**TO DO**
Collect all lines from the listing that include the string "rights".

Start of DATA

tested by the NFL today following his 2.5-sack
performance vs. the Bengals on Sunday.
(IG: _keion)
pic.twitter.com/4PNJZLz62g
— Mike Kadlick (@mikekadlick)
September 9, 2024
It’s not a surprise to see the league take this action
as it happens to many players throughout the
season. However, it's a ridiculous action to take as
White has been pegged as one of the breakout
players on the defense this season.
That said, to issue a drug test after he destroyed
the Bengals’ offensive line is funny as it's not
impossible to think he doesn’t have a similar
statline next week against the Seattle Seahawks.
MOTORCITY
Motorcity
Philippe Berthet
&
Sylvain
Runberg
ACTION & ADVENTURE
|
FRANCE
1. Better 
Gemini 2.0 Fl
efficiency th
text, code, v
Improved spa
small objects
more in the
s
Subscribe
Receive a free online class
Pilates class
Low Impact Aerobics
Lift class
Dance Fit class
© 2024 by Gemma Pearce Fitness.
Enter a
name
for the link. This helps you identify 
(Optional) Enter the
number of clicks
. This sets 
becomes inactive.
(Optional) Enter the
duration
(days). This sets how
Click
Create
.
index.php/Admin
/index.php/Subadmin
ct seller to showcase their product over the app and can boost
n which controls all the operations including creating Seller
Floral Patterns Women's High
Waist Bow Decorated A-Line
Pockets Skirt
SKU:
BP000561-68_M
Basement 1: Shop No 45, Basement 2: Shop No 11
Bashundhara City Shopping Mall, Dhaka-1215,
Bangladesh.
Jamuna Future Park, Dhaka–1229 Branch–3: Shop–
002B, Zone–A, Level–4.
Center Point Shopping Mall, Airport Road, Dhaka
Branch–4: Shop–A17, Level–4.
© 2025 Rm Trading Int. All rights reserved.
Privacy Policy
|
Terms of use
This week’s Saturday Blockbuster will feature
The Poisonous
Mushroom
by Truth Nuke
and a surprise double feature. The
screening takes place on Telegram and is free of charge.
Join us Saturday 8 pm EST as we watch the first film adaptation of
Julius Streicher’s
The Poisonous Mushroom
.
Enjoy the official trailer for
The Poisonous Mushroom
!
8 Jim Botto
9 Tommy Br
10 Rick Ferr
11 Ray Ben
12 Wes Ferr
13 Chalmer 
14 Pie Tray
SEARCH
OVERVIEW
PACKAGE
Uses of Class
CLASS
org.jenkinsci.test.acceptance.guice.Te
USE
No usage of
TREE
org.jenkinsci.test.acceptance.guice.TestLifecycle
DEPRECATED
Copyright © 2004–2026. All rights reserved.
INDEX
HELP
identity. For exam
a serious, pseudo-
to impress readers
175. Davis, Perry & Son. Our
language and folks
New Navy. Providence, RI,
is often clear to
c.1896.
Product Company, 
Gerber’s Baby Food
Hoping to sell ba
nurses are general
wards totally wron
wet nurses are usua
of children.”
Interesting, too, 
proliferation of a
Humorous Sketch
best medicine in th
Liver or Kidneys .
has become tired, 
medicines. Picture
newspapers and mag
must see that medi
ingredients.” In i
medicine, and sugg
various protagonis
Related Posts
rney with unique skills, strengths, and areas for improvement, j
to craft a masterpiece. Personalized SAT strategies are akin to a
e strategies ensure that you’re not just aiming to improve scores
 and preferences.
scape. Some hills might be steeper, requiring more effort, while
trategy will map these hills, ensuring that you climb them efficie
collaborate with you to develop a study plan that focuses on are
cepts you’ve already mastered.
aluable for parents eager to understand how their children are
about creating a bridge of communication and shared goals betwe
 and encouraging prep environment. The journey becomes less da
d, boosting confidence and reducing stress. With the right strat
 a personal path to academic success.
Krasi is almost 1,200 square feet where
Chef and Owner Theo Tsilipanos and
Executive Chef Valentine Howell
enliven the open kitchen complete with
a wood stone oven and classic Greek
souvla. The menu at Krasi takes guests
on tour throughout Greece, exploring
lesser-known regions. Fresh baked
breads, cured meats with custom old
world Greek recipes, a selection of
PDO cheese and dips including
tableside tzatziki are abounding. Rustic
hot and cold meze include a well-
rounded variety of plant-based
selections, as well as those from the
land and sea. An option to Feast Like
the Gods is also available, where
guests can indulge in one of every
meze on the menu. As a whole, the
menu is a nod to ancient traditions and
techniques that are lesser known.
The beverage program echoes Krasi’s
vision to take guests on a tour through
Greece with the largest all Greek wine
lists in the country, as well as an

End of DATA

**TASK OUTPUT**
© 2025 Rm Trading Int. All rights reserved.
Copyright © 2004–2026. All rights reserved.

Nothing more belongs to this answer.